### What you are asked to do
For every line below, output the text exactly and leave out images.

### Records provided
[Start of Attachment]
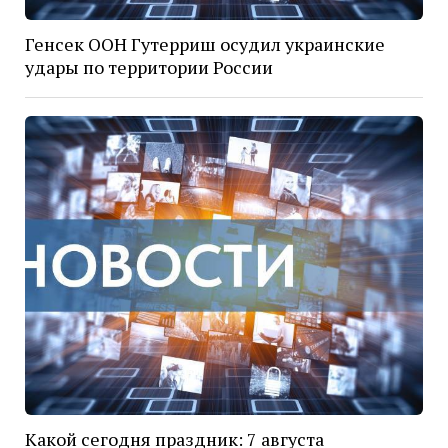
Генсек ООН Гутерриш осудил украинские
удары по территории России
Какой сегодня праздник: 7 августа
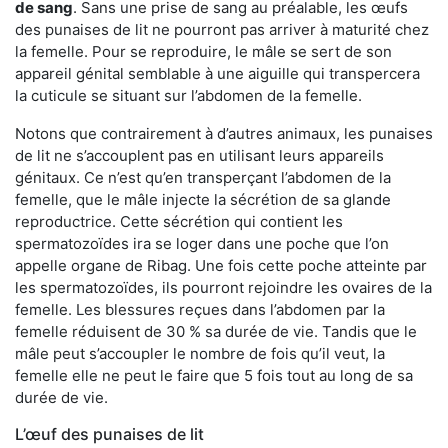
de sang
. Sans une prise de sang au préalable, les œufs
des punaises de lit ne pourront pas arriver à maturité chez
la femelle. Pour se reproduire, le mâle se sert de son
appareil génital semblable à une aiguille qui transpercera
la cuticule se situant sur l’abdomen de la femelle.
Notons que contrairement à d’autres animaux, les punaises
de lit ne s’accouplent pas en utilisant leurs appareils
génitaux. Ce n’est qu’en transperçant l’abdomen de la
femelle, que le mâle injecte la sécrétion de sa glande
reproductrice. Cette sécrétion qui contient les
spermatozoïdes ira se loger dans une poche que l’on
appelle organe de Ribag. Une fois cette poche atteinte par
les spermatozoïdes, ils pourront rejoindre les ovaires de la
femelle. Les blessures reçues dans l’abdomen par la
femelle réduisent de 30 % sa durée de vie. Tandis que le
mâle peut s’accoupler le nombre de fois qu’il veut, la
femelle elle ne peut le faire que 5 fois tout au long de sa
durée de vie.
L’œuf des punaises de lit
[End of Attachment]
### Problem solution
Генсек ООН Гутерриш осудил украинские
удары по территории России
Какой сегодня праздник: 7 августа
de sang
. Sans une prise de sang au préalable, les œufs
des punaises de lit ne pourront pas arriver à maturité chez
la femelle. Pour se reproduire, le mâle se sert de son
appareil génital semblable à une aiguille qui transpercera
la cuticule se situant sur l’abdomen de la femelle.
Notons que contrairement à d’autres animaux, les punaises
de lit ne s’accouplent pas en utilisant leurs appareils
génitaux. Ce n’est qu’en transperçant l’abdomen de la
femelle, que le mâle injecte la sécrétion de sa glande
reproductrice. Cette sécrétion qui contient les
spermatozoïdes ira se loger dans une poche que l’on
appelle organe de Ribag. Une fois cette poche atteinte par
les spermatozoïdes, ils pourront rejoindre les ovaires de la
femelle. Les blessures reçues dans l’abdomen par la
femelle réduisent de 30 % sa durée de vie. Tandis que le
mâle peut s’accoupler le nombre de fois qu’il veut, la
femelle elle ne peut le faire que 5 fois tout au long de sa
durée de vie.
L’œuf des punaises de lit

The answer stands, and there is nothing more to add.